The huge corruption case swirling around Brazilian oil company Petrobras is being called the world’s largest, and increasing numbers of Norwegian companies seem to be getting tangled up in it. Norwegian bosses mostly claim no knowledge of any bribes being paid, but investigations are underway on several fronts.
Sevan Marine’s rig deals with Petrobras are not the only business transactions with the corruption-embroiled Brazilian company that are sounding alarms. Several other Norwegian companies are also having to investigate their own transactions because of suspected bribery.

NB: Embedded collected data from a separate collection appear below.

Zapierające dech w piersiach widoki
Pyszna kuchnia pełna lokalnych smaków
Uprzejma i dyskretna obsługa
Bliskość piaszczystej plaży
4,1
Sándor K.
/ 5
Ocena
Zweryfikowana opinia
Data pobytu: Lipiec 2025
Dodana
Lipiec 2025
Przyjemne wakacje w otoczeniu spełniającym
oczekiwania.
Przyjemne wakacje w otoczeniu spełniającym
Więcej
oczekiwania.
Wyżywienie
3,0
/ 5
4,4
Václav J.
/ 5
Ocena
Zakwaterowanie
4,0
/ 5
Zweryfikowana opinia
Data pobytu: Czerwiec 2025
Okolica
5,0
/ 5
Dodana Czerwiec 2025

Newspaper Dagens Næringsliv (DN) reported on Monday that the latest company feeling a need to probe suspected or unwitting involvement in the Petrobras scandal is Akastor, which was spun off from the large Norwegian oil supply company Aker Solutions in 2014. It’s now run by Kristian Monsen Røkke, son of the wealthy self-made Norwegian industrialist controlling Aker Solutions, Kjell Inge Røkke.

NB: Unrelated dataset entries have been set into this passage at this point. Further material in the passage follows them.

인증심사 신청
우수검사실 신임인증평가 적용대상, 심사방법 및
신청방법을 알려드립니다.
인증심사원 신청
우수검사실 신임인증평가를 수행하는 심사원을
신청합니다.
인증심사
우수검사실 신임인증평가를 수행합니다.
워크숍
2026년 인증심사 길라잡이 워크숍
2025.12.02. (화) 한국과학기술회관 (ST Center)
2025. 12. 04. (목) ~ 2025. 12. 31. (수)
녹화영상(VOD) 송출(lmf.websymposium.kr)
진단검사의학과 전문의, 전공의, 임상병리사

In addition to new questions tied to payments made by an Akastor subsidiary, both criminal and internal investigations already are underway regarding the involvement of another large Norwegian company, Sevan Marine of Arendal, with Petrobras. DN reported that other Norwegian firms faced with questions about their own dealings with Petrobras include LMG Marin of Bergen, Subsea 7 controlled by London-based Kristian Siem and Rolls Royce Marine.
Norwegian companies as a whole have invested an estimated NOK 175 billion (USD 20 billion) in Brazilian ventures, a volume that has prompted various Norwegian government ministers and members of the royal family to make a string of official trips to Brazil in recent years. Monica Mæland, Norway’s current trade minister, was in Brazil this spring with Crown Prince Haakon and a large Norwegian business delegation, officially to enhance ties with Brazilian companies. They arrived, however, in a country plagued by political chaos, corruption allegations, ill effects of the dive in oil prices and high unemployment rates.
“This is a country in a critical situation,” Mæland told DN. “One main reason is the corruption which has been and still is a major problem, first and foremost at Petrobras, combined with the economic downturn in the oil and gas industry.”